You were probably too impatient on workin in the lube.


----------



## gobenho (Oct 28, 2010)

I lubed my Guhong with Jigaloo and it totally slowed down. But I just left if for a night and now it's great  . The plastic seems super soft and I definitely made sure not to over-spray.


----------



## Nestor (Jan 16, 2011)

Sorry for the bump, but I'm not making new threads for this.

My GuHong is dying on me. After a few months using Gigaloo on it, it has become pretty slow (I've never over-lubed it, I know how Gigaloo can melt your pieces). I cleaned it and left it unlubed for 2 weeks to test the plastic and is not even close as good as it used to be.
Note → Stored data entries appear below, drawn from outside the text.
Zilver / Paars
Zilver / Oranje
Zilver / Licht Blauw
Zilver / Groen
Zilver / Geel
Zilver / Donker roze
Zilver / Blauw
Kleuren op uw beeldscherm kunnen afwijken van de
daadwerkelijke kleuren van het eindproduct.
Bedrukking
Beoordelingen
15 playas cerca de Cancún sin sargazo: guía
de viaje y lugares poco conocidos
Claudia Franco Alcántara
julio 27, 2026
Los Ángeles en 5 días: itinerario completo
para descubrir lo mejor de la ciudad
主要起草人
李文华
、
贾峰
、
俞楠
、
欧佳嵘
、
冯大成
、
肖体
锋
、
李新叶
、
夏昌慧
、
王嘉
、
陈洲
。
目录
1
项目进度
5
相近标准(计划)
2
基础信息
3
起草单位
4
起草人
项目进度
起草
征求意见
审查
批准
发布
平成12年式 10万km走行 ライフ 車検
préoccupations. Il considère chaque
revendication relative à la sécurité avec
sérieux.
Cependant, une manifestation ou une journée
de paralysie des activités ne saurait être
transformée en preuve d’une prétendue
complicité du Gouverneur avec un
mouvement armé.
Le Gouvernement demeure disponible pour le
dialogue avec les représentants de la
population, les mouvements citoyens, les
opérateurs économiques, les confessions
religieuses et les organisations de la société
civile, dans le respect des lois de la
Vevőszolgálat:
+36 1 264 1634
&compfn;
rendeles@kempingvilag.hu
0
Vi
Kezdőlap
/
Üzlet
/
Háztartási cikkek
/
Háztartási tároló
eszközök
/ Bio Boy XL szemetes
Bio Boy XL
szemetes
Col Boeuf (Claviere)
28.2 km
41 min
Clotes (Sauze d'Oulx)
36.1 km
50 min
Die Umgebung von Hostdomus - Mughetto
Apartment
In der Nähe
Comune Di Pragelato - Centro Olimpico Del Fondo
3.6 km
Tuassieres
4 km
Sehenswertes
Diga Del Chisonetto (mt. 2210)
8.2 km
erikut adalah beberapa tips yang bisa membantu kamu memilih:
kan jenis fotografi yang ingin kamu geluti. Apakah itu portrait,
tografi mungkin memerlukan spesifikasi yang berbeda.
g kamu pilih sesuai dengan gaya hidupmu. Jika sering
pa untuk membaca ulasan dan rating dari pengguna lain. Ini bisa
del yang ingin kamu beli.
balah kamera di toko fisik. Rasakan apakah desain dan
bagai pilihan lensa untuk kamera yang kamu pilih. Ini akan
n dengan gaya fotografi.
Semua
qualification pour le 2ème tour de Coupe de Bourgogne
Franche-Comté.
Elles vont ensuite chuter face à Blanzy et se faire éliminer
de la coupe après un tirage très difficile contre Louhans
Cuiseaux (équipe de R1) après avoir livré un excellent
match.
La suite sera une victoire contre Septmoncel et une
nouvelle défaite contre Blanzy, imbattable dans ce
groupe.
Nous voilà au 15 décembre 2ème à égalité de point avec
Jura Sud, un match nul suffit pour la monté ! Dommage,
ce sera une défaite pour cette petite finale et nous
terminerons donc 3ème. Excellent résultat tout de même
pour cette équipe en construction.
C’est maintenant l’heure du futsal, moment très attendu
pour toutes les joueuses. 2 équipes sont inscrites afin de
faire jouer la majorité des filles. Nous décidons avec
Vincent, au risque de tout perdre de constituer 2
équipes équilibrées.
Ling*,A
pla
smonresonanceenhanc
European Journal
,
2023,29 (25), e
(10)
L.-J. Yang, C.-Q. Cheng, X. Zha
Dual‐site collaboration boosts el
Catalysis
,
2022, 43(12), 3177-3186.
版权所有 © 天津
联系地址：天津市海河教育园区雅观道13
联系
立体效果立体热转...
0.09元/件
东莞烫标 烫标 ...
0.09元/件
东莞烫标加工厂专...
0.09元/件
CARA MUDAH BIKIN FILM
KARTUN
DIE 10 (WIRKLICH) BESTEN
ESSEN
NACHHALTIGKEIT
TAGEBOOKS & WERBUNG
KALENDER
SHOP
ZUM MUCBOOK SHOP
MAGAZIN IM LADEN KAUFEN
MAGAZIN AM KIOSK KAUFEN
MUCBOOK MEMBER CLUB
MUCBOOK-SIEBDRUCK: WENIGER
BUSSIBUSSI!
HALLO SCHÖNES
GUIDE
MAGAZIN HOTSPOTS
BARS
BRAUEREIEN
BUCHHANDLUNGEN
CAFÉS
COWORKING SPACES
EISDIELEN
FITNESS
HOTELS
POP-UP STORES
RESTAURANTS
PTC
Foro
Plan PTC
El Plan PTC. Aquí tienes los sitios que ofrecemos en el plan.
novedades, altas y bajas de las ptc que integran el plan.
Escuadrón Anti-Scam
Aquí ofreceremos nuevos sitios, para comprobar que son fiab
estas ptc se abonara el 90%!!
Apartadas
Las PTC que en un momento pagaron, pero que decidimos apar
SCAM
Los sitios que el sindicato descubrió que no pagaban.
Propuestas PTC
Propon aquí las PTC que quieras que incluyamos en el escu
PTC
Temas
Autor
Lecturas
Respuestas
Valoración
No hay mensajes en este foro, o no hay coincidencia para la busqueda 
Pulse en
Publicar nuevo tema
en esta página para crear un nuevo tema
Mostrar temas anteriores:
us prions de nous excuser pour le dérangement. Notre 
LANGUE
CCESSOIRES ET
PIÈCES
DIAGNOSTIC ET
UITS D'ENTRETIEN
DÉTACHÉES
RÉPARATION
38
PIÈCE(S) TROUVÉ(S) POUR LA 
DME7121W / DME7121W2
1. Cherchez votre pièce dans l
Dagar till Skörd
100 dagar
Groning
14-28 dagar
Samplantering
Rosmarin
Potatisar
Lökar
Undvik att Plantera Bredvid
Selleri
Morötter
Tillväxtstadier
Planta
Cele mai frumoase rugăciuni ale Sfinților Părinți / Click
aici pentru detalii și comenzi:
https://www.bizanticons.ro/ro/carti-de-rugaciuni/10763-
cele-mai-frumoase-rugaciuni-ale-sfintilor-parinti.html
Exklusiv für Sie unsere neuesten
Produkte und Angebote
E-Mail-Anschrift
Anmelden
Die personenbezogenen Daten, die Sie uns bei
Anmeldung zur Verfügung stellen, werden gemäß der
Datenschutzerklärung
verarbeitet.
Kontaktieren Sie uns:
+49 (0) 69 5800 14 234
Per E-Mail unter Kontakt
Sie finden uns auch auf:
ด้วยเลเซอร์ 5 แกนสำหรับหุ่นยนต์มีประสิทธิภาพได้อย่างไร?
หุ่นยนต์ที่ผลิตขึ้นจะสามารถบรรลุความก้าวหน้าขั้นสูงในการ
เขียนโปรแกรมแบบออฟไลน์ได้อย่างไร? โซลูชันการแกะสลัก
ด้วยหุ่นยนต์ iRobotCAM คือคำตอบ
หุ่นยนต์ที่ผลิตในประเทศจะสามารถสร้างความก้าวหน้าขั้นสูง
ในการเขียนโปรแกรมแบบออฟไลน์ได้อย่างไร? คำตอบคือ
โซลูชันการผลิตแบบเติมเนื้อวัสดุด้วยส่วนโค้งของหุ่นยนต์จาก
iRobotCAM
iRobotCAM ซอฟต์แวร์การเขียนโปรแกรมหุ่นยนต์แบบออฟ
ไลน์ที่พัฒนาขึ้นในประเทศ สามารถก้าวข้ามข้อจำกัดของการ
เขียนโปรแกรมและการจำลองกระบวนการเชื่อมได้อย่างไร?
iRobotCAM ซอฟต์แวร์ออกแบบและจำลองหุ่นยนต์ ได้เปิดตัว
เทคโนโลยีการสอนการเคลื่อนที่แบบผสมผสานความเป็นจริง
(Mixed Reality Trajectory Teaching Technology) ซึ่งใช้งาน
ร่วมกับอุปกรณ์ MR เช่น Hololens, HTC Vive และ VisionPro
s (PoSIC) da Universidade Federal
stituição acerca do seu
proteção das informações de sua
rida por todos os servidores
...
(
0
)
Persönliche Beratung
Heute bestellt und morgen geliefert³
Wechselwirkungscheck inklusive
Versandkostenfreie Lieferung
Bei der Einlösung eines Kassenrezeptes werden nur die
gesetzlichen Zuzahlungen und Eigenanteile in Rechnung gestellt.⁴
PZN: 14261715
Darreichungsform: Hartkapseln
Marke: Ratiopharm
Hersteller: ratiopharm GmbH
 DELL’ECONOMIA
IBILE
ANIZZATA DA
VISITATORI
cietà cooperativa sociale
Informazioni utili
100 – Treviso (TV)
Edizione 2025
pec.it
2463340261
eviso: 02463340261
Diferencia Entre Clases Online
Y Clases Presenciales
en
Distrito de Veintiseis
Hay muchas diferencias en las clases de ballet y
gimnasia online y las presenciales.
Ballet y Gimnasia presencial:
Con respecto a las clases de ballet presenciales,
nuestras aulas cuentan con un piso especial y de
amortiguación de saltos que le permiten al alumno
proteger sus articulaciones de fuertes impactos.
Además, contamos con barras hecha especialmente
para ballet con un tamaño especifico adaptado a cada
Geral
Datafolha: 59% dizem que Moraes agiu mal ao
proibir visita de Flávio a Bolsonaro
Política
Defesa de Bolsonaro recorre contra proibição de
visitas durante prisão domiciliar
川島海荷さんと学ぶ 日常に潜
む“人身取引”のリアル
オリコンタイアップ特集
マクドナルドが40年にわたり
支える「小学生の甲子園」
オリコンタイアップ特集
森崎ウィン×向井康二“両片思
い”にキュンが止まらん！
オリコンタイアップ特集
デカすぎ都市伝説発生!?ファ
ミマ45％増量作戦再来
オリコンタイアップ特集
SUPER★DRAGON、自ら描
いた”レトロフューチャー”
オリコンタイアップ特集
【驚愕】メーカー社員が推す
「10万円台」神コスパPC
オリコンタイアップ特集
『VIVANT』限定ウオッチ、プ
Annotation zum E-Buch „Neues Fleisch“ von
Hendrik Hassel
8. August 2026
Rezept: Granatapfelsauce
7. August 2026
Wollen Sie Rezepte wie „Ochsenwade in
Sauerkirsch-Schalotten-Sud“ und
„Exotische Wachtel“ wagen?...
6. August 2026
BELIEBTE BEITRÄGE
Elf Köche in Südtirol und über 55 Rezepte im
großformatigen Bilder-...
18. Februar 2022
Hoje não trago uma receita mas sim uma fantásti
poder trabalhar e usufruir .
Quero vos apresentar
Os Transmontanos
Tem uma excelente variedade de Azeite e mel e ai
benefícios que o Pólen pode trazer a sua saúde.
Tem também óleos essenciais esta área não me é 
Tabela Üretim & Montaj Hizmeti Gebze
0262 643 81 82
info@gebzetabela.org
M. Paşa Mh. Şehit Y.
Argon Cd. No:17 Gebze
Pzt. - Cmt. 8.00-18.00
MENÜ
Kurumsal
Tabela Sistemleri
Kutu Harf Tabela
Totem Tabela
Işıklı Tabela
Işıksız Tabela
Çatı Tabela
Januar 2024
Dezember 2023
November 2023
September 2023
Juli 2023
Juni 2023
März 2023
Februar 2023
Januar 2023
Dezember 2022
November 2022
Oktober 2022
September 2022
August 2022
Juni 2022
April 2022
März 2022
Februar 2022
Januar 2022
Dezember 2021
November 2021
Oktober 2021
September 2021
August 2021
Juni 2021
Plus, for the first time I'm getting cube dust.

If I order Lubix, will it save it or should I just buy a new one+lubix and use this one as spare?


----------



## theace (Jan 16, 2011)

It never hurts to have a spare cube! Get one with t


----------



## gundamslicer (Jan 17, 2011)

My guhong seem to have barely a effect with jigaloo.. Did no harm but go better after 48 edge mod


----------



## BPearase (Jan 19, 2011)

I use jig-a-loo in my cube it works great but you really have to let it dry and dont put it back together unless it is dry. I think this is because it tends to get sticky but when it is dry it leaves a smooth coat for about 2-3 months. And the smell well thats just chemicals my friend.


----------



## TK 421 (Jan 19, 2011)

Another tip: Don't spray to the center, if you can, spray by avoiding the core/center parts


----------